The arrow found Shravan Kumar in the dark by the water.
The Dying Request
Dasharatha ran toward the sound of the cry. He found not a deer but a young man on the ground, an arrow in his body, a clay pot spilled beside him. The king knelt. There was nothing he could do for the wound.
Shravan Kumar did not rage at him. He told Dasharatha who he was and what he had been doing. He told the king about his parents waiting by the path, blind and thirsty, with no idea what had happened. He made one request:
Take the water to them. Tell them.
Then Shravan Kumar died at the river’s edge, and Dasharatha picked up the clay pot and went to find the old couple in the dark.
The Curse by the Path
Dasharatha refilled the pot and carried it to where the two old people sat beside their baskets on the carrying pole. They heard him approach and called out for Shravan, and the king’s voice, when he answered them, told them before his words did that something was wrong.

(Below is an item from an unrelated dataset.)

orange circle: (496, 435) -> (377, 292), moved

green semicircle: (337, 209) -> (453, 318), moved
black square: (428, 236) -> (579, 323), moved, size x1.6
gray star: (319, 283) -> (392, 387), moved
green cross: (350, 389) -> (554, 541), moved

He gave them the water. He confessed what he had done. He used every word he had for sorrow and regret, because he meant all of them. None of it gave them their son back.
Shravan Kumar’s parents drank the water their son had gone to fetch, and they listened to the story of how he died, and their grief was beyond what either of them could survive. They were old and blind and their son had been everything - their eyes, their legs, their means of moving through the world. Without him they had no way forward. They knew this, and they said so.
Before they died, they spoke over Dasharatha the only thing left to them. They told him that what had been done to them would one day be done to him: that he would be separated from the son he loved most, and that the grief of that separation would kill him, just as their grief was killing them now. Dasharatha heard the curse and did not argue it. He performed the last rites for all three of them - for Shravan Kumar, and for the two old people who followed their son in the space of a single night.
The Separation from Rama
He carried the curse back to Ayodhya with him. He ruled the kingdom for many more years, married, had sons - Rama, Bharata, Lakshmana, Shatrughna - and may have told himself, during the good years, that the old couple’s words would somehow pass him by. They did not.
When Rama was named crown prince and Kaikeyi, one of Dasharatha’s wives, called in the boons he owed her and demanded Rama’s exile in exchange, Dasharatha felt the weight of the moment settle onto him like something he recognized. Rama left for the forest. Fourteen years, Kaikeyi had specified. Dasharatha stood in Ayodhya and watched the road Rama had walked down, and the pain of it - the specific, unbearable pain of a father separated from his son - was exactly what the blind couple had named for him in the dark by the forest path.
He died of it. Not of illness, not of age, not of any wound a physician could treat. He died the way Shravan Kumar’s parents had died: of a broken heart, calling the name of a son who was not there to answer.